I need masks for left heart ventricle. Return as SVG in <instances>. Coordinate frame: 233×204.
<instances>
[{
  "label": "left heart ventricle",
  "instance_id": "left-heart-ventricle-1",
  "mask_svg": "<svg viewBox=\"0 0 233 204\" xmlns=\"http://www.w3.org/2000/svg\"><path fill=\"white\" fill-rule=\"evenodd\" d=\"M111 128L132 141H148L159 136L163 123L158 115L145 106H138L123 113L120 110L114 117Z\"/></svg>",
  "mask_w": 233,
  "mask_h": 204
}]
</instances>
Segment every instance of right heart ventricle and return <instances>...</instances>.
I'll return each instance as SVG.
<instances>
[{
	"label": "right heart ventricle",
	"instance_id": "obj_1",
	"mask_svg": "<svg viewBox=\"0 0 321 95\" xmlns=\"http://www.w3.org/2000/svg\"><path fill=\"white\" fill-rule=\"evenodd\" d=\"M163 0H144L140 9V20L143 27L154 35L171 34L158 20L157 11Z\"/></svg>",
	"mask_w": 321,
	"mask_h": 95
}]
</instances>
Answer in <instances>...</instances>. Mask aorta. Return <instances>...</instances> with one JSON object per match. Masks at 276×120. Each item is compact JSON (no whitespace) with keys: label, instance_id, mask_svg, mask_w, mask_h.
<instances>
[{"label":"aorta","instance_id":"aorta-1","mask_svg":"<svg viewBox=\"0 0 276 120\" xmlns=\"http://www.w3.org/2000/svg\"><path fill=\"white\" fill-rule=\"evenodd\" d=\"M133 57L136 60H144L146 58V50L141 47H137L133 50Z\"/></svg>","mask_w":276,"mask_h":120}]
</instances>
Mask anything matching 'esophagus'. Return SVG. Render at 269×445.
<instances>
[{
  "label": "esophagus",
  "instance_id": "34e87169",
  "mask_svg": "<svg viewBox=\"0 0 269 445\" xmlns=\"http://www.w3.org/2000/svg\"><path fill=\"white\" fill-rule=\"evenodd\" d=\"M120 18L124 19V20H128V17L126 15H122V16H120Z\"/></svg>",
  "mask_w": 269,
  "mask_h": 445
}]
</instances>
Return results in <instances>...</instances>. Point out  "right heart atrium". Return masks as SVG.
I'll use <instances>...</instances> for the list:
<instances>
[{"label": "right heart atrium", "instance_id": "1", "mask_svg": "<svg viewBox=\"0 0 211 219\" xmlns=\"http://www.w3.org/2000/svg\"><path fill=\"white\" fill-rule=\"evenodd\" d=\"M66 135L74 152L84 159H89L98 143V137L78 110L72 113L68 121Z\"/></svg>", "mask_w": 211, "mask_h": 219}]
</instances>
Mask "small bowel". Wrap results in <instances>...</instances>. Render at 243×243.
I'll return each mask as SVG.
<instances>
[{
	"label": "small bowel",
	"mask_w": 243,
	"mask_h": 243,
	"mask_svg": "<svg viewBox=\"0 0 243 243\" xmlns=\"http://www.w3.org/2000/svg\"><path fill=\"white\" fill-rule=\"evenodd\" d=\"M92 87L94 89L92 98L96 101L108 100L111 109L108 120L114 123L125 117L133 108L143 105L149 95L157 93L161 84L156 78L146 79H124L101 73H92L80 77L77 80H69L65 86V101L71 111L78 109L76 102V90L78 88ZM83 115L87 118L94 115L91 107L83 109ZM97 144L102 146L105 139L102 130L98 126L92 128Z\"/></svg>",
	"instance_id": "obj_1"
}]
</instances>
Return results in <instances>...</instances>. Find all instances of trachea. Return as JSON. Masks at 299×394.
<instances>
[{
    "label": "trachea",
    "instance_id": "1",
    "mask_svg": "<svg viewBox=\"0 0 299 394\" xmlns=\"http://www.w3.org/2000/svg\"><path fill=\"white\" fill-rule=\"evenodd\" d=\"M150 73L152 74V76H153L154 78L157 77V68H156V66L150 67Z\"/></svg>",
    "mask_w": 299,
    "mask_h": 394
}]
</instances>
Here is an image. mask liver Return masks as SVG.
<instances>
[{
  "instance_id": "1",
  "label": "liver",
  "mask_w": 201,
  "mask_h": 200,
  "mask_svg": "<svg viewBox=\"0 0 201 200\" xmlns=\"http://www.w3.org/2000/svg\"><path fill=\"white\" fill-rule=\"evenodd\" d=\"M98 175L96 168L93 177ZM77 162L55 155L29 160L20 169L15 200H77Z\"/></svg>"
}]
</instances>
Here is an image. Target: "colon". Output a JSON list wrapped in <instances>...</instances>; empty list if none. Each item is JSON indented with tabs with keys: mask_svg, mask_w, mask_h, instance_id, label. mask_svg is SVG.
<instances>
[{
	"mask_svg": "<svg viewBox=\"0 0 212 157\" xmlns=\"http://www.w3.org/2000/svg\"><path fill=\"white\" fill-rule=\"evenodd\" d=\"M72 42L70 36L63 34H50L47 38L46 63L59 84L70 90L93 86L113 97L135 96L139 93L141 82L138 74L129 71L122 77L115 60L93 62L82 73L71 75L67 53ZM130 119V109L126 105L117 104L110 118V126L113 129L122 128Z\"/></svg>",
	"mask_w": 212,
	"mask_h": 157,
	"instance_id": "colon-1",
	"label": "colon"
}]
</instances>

What you have to do =
Your task is to output exactly the lines running from the one with "mask_svg is SVG." through the final line of the material above, with both ends included.

Result =
Here is an image. Target: "colon". Output a JSON list wrapped in <instances>...</instances>; empty list if none. Each item is JSON indented with tabs with keys: mask_svg, mask_w, mask_h, instance_id, label. mask_svg is SVG.
<instances>
[{
	"mask_svg": "<svg viewBox=\"0 0 212 157\" xmlns=\"http://www.w3.org/2000/svg\"><path fill=\"white\" fill-rule=\"evenodd\" d=\"M72 42L70 36L63 34H50L47 38L46 63L59 84L70 90L93 86L113 97L135 96L139 93L141 82L138 74L129 71L122 77L115 60L93 62L82 73L71 75L67 53ZM130 119V109L126 105L117 104L110 118V126L113 129L122 128Z\"/></svg>",
	"mask_w": 212,
	"mask_h": 157,
	"instance_id": "colon-1",
	"label": "colon"
}]
</instances>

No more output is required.